Luego de varios meses de mantener el proceso “congelado”, el Congreso del Estado designó esta semana a los contralores internos de cuatro órganos autónomos locales: el ICAI, el Tribunal de Justicia Administrativa, el Tribunal Electoral del Estado y la Fiscalía General.

Sin embargo, pese a que se registraron 17 personas para competir por el cargo –14 de las cuales fueron sometidas a entrevista por nuestros representantes populares– el Poder Legislativo de la entidad decidió “declarar desierto” el proceso para designar al contralor interno de la Auditoría Superior del Estado (ASE).

“Hubo convocatoria, se llevaron a cabo las entrevistas y en general creo que no satisfizo ninguno de los que se presentaron”, afirmó el coordinador de la Comisión de Auditoría Gubernamental y Cuenta Pública, Juan Antonio García Villa, al “explicar” la razón por la cual se tomó la decisión de “repetir” el proceso.

Las comillas utilizadas en la expresión anterior son inevitables, porque el argumento ofrecido resulta más o menos inadmisible. Y lo es aún más cuando de manera extraoficial circulan rumores en el sentido de que la decisión obedece más a la adopción de un modelo de “cuotas” entre los grupos parlamentarios que a un problema real de perfiles.

Parece que en este caso el tema del perfil es apenas un pretexto para enmascarar las negociaciones extralegales entre grupos parlamentarios"

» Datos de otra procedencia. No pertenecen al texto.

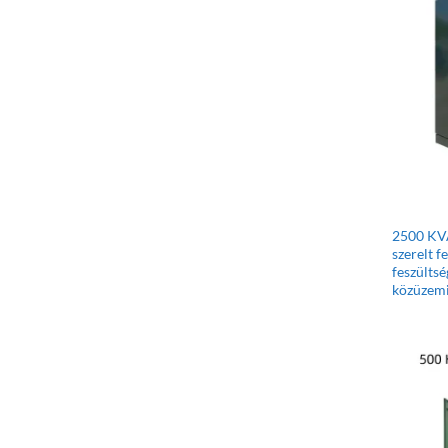
2500 KVA
szerelt f
feszülts
közüzemi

La pregunta obligada es: ¿qué significa la expresión “no satisfizo ninguno de los que se presentaron”? Y es obligada por, al menos, las siguientes razones:

En primer lugar, está claro que quienes se registraron cumplieron con los requisitos legales de la convocatoria y sólo por ello se les citó a entrevista, a fin de evaluar sus aptitudes más allá de sus respectivos expedientes.

En segundo lugar, es evidente que si las 17 personas que se presentaron al concurso superaron la etapa de revisión curricular, no existía ningún impedimento legal para que cualquiera de ellas fuera designada para el cargo y que las únicas tres que fueron válidamente “descalificadas” son quienes no acudieron a la entrevista.

Finalmente, dado que el haber descartado a la totalidad de los aspirantes implica un acto de autoridad, los integrantes del Congreso tendrían que justificar tal decisión en algo más que una vaguedad, como que ellos no se sintieron “satisfechos” con los perfiles de quienes se registraron.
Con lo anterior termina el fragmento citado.